I'm sure there are many other Internet sites and blogs dedicated to the same idea. But this one is mine. Feel free to look around and leave comments, but not spam.

26 May 2013

Love Wins: A Book About Heaven, Hell, and the Fate of Every Person Who Ever Lived (Rob Bell)

Although this aims to be controversial in Evangelical Christian circles, there is nothing really offensive; it's a very carefully written book, but worth a read for the occasional gem or chuckle.


Quotes:

Often times when I meet atheists and we talk about the god they don’t believe in, we quickly discover that I don’t believe in that god either.

The problem, however, is that the phrase “personal relationship” is found nowhere in the Bible. Nowhere in the Hebrew scriptures, nowhere in the New Testament. Jesus never used the phrase. Paul didn’t use it. Nor did John, Peter, James, or the woman who wrote the Letter to the Hebrews. So if that’s it, if that’s the point of it all, if that’s the ticket, the center, the one unavoidable reality, the heart of the Christian faith, why is it that no one used the phrase until the last hundred years or so?

Really? Gandhi’s in hell? He is? We have confirmation of this? Somebody knows this? Without a doubt? And that somebody decided to take on the responsibility of letting the rest of us know?

It’s as if Thomas Kinkade and Dante were at a party, and one turned to the other sometime after midnight and uttered that classic line “You know, we really should work together sometime . . .”

What we find in the scriptures is a more nuanced understanding that sees life and death as two ways of being alive. When Moses in Deuteronomy 30 calls the Hebrews to choose life over death, he’s not forcing them to decide whether they will be killed on the spot; he’s confronting them with their choice of the kind of life they’re going to keep on living.

I as well have a hard time believing that somewhere down below the earth’s crust is a really crafty figure in red tights holding a three-pointed spear, playing Pink Floyd records backward, and enjoying the hidden messages.

Which is stronger and more powerful, the hardness of the human heart or God’s unrelenting, infinite, expansive love? Thousands through the years have answered that question with the resounding response, “God’s love, of course.”

The Christian faith is big enough, wide enough, and generous enough to handle that vast a range of perspectives.

And so we arrive at the last chapter. The end is here.

May you experience this vast, expansive, infinite, indestructible love that has been yours all along. May you discover that this love is as wide as the sky and as small as the cracks in your heart no one else knows about. And may you know, deep in your bones, that loves wins.

10 May 2013

Friday the Rabbi Slept Late (Harry Kemelman)

Kemelman is great at making the whole ethos of Judaism accessible and tangible even to Gentiles. Rabbi Small is also a great character.


Quotes:

It is perhaps simplistic, but nevertheless indicative, that our equivalent of “Give us this day our daily bread” is “Blessed art thou, O Lord, for bringing forth bread from the earth.”

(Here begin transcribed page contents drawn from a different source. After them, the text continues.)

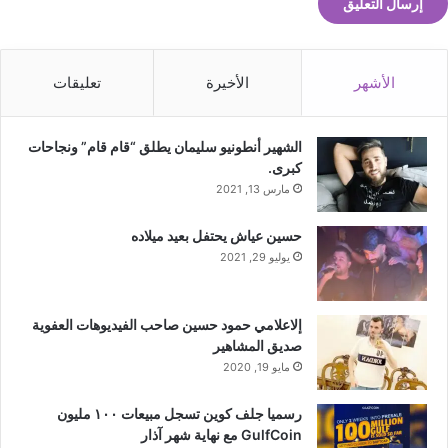
الأشهر
الأخيرة
تعليقات
الشهير أنطونيو سليمان يطلق “قام قام” ونجاحات
كبرى.
مارس 13, 2021
حسين عياش يحتفل بعيد ميلاده
يوليو 29, 2021
إلاعلامي حمود حسين صاحب الفيديوهات العفوية
صديق المشاهير
مايو 19, 2020
رسميا جلف كوين تسجل مبيعات ١٠٠ مليون
GulfCoin مع نهاية شهر آذار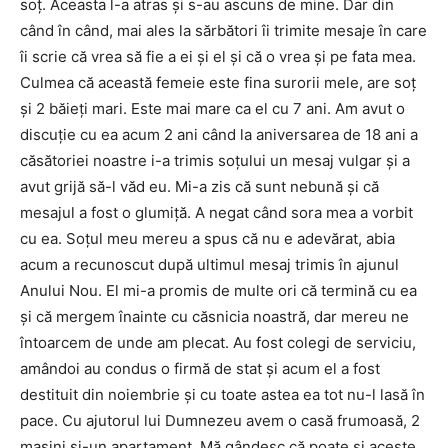
soț. Aceasta l-a atras și s-au ascuns de mine. Dar din
când în când, mai ales la sărbători îi trimite mesaje în care
îi scrie că vrea să fie a ei și el și că o vrea și pe fata mea.
Culmea că această femeie este fina surorii mele, are soț
și 2 băieți mari. Este mai mare ca el cu 7 ani. Am avut o
discuție cu ea acum 2 ani când la aniversarea de 18 ani a
căsătoriei noastre i-a trimis soțului un mesaj vulgar și a
avut grijă să-l văd eu. Mi-a zis că sunt nebună și că
mesajul a fost o glumiță. A negat când sora mea a vorbit
cu ea. Soțul meu mereu a spus că nu e adevărat, abia
acum a recunoscut după ultimul mesaj trimis în ajunul
Anului Nou. El mi-a promis de multe ori că termină cu ea
și că mergem înainte cu căsnicia noastră, dar mereu ne
întoarcem de unde am plecat. Au fost colegi de serviciu,
amândoi au condus o firmă de stat și acum el a fost
destituit din noiembrie și cu toate astea ea tot nu-l lasă în
pace. Cu ajutorul lui Dumnezeu avem o casă frumoasă, 2
mașini și-un apartament. Mă gândesc că poate și aceste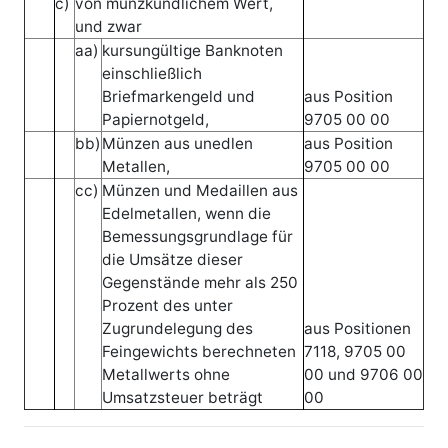
c)
von münzkundlichem Wert,
und zwar
aa)
kursungültige Banknoten
einschließlich
Briefmarkengeld und
aus Position
Papiernotgeld,
9705 00 00
bb)
Münzen aus unedlen
aus Position
Metallen,
9705 00 00
cc)
Münzen und Medaillen aus
Edelmetallen, wenn die
Bemessungsgrundlage für
die Umsätze dieser
Gegenstände mehr als 250
Prozent des unter
Zugrundelegung des
aus Positionen
Feingewichts berechneten
7118, 9705 00
Metallwerts ohne
00 und 9706 00
Umsatzsteuer beträgt
00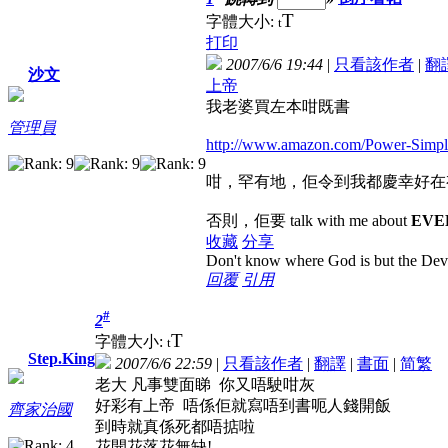
T
字體大小:
t
打印
2007/6/6 19:44
|
只看該作者
|
翻
沙文
上帝
我老婆買左本咁既書
管理員
http://www.amazon.com/Power-Simpl
咁，罕有地，佢令到我都慶幸好在
否則，佢要 talk with me about
EVE
收藏
分享
Don't know where God is but the Devil 
回覆
引用
#
2
T
字體大小:
t
Step.King
2007/6/6 22:59
|
只看該作者
|
翻譯
|
書面
|
简
繁
老大 凡事雙面睇 你又唔駛咁灰
好彩有上帝 唔係佢就寫唔到書呃人錢開飯
齊家治國
到時就真係死都唔掂啦
花開花落花無缺!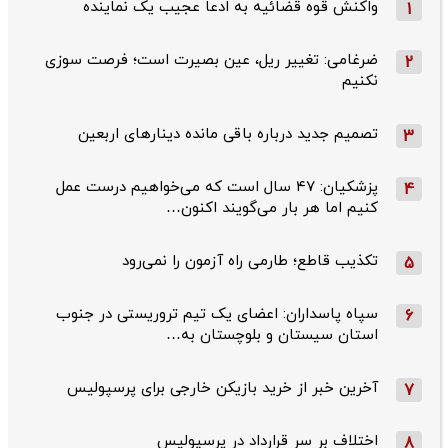
واکنش قوه قضائیه به ادعا عجیب یک نماینده
1
ضرغامی: تغییر ریل، عین بصیرت است؛ فرصت سوزی
2
نکنیم
تصمیم جدید درباره باقی مانده دینارهای اربعین
3
پزشکیان: ۴۷ سال است که می‌خواهیم درست عمل
4
کنیم اما هر بار می‌گویند اکنون…
تکذیب قاطع؛‌ طارمی راه آزمون را نمی‌رود
5
سپاه پاسداران: اعضای یک تیم تروریستی در جنوب
6
استان سیستان و بلوچستان به…
آخرین خبر از خرید بازیکن خارجی برای پرسپولیس
7
اختلاف بر سر قرارداد در پرسپولیس
8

You would never know that this is the spiritual home of a people who for three thousand years or more considered themselves a nation of priests sworn to the service of God, because every bit of the energy of the congregation and the rabbi too will be bent on showing that this Jewish church is no different from any other church in the community.”

“I would not presume to suggest what a priest would or would not do, chief, but anything that a man might do a rabbi might do. We are no different from ordinary men. We are not even men of the cloth, as you call it. I have no duties or privileges that any member of my congregation does not have. I am only presumed to be learned in the Law by which we are enjoined to live.”

He knew it by a sudden realization that the great majority were all the same type: sleek, successful professional men and businessmen who belonged to the temple primarily as a social obligation, who were used to and expected the best of everything, who could be expected to have the same attitude toward a casual, unfashionable rabbi as they might toward an inefficient junior executive in their employ.

You have a hierarchy of saints who can intercede for the sinner, and finally you have a Purgatory, which is in the nature of a second chance. I might add that you have a Heaven and a Hell that help to right any wrongs in life on this earth. Our people have only the one chance. Our good deeds must be done on this earth in this life. And since there is no one to share the burden with them or to intercede for them they must do it on their own.”

“I know very little about these things,” said the rabbi, “but as a Talmudist I am not entirely without legal training. Your theory has a thousand loopholes.”

“Oh no, we stem from different traditions, all three of us. Monsignor O’Brien is a priest in the tradition of the priests of the Bible, the sons of Aaron. He has certain powers, magical powers, that he exercises in the celebration of the Mass, for example, where the bread and wine are magically changed to the body and blood of Christ. Dr. Skinner as a Protestant minister is in the tradition of the prophets. He has received a call to preach the word of God. I, a rabbi, am essentially a secular figure, having neither the mana of the priest nor the ‘call’ of the minister. If anything, I suppose we come closest to the judges of the Bible.”

07 May 2013

John Wesley: A Theological Journey (Kenneth J. Collins)

A good introduction, though a little short.


Quotes:

the queen crushed the Presbyterian movement in 1593.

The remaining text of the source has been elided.